Si on connaît le premier propriétaire du tableau, Etienne Baudry, mécène de Courbet à Saintes, on ignore ce qu’il est devenu pendant la Seconde Guerre mondiale. Selon les récentes recherches du Fitzwilliam Museum, après la guerre, la toile est détenue par le marchand zurichois Kurt Meissner qui la vend à un autre marchand londonien, Arthur Tooth, en 1951. La même année, le révérend de York, Eric Milner-White, l’achète avant d’en faire don au Fitzwilliam Museum.
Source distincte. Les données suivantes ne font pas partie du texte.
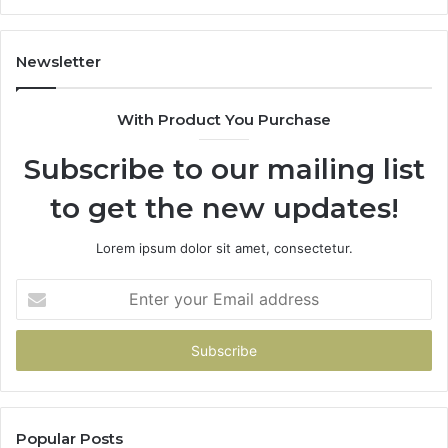
Newsletter
With Product You Purchase
Subscribe to our mailing list
to get the new updates!
Lorem ipsum dolor sit amet, consectetur.
Enter
your
Email
address
Popular Posts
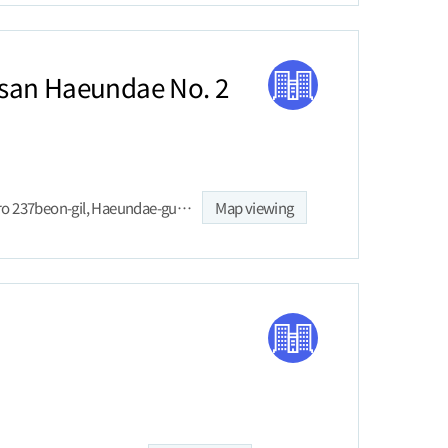
san Haeundae No. 2
5, Haeundaehaebyeon-ro 237beon-gil, Haeundae-gu, Busan
Map viewing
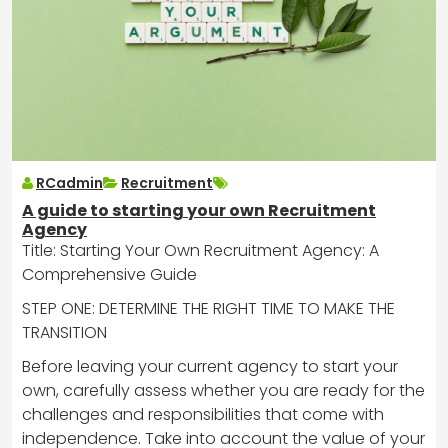
RCadmin
Recruitment
A guide to starting your own Recruitment
Agency
Title: Starting Your Own Recruitment Agency: A
Comprehensive Guide
STEP ONE: DETERMINE THE RIGHT TIME TO MAKE THE
TRANSITION
Before leaving your current agency to start your
own, carefully assess whether you are ready for the
challenges and responsibilities that come with
independence. Take into account the value of your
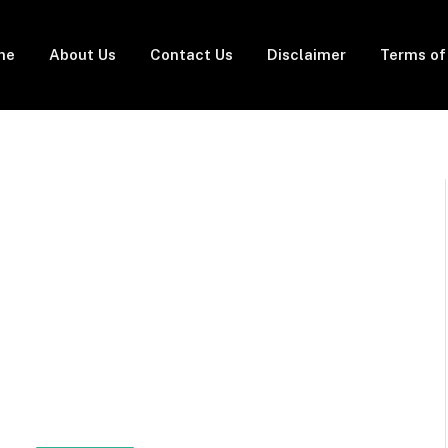
me
About Us
Contact Us
Disclaimer
Terms of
D’après « The Art Newspaper », entre 1933 et 1945, l’œuvre aurait été répertoriée en tant que « Forest Scene » (scène de forêt) dans un rapport de l’armée américaine du 15 août 1945 sur l’art volé par les occupants nazis en France. De plus, cette scène de forêt a des dimensions semblables à celles de l’œuvre conservée au Fitzwilliam (67 x 53 cm). Saisi dans la « collection Bing » à Paris en 1941 par un groupe de pillards nazis du nom d’Einsatzstab Reichsleiter Rosenberg, une section du bureau de politique étrangère du NSDAP, le tableau en question aurait été sélectionné par Göring pour sa collection personnelle. En effet, ce même rapport américain préciserait qu’en 1942, le Courbet, très probablement confisqué à un propriétaire juif en France, faisait partie d’un échange de plusieurs œuvres entre le bras droit d’Hitler et Ribbentrop.
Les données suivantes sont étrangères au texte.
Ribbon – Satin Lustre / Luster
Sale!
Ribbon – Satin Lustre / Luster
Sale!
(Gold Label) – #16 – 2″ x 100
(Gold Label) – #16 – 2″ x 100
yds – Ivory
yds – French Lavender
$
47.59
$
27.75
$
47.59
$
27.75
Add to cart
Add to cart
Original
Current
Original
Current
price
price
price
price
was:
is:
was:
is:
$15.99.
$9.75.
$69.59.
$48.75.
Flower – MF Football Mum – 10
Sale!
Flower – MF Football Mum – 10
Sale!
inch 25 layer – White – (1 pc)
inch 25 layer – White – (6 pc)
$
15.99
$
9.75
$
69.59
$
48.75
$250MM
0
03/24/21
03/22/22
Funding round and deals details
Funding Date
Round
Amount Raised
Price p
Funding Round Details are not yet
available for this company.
Vue du Fitzwilliam Museum à Cambridge. Photo ©Wikimedia Commons/Rept0n1x

Vue du Fitzwilliam Museum à Cambridge. Photo ©Wikimedia Commons/Rept0n1x

À la recherche d’informations sur la toile entre 1908 et 1941

La Ronde enfantine est-elle Forest Scene ? Quelle est l’identité du propriétaire spolié ? C’est ce que va déterminer le Spoliation Advisory Panel avant de rédiger un rapport détaillé et des recommandations pour le secrétariat d’État au ministère de la Culture britannique, avant que soit prise toute décision de restitution ou d’indemnisation. D’ici-là, le Fitzwilliam Museum recueille jusqu’au 5 juin prochain toute information sur l’emplacement et la propriété de la toile entre 1908 et le 5 mai 1941. « La documentation et la recherche de nos collections est un processus en constante évolution et nous accueillons souvent les découvertes de chercheurs externes. », a déclaré le musée contacté par « Connaissance des Arts ». En 2017, le gouvernement britannique avait annoncé renouveler son engagement à restituer l’art spolié par les nazis aux propriétaires légitimes pour « bâtir une société plus juste ». Cette même année, le gouvernement estimait que 20 % des trésors culturels européens avaient été volés ou pillés par l’Allemagne nazie, notamment aux familles juives, et que plus de 100 000 de ces œuvres étaient toujours perdues.